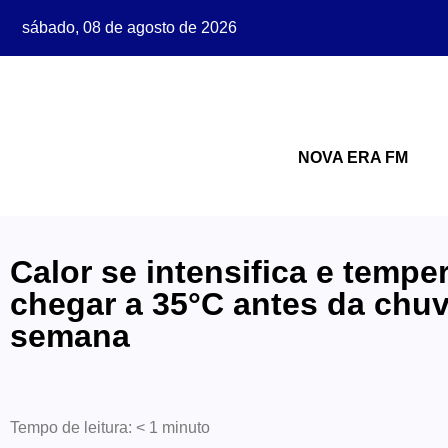
sábado, 08 de agosto de 2026
NOVA ERA FM
Calor se intensifica e temp
chegar a 35°C antes da chuv
semana
Tempo de leitura:
< 1
minuto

= = = =

Exercise prompt:
An exact, word-for-word version of the material is required, free of pictures.

Written response:
sábado, 08 de agosto de 2026
NOVA ERA FM
Calor se intensifica e temp
chegar a 35°C antes da chuv
semana
Tempo de leitura:
< 1
minuto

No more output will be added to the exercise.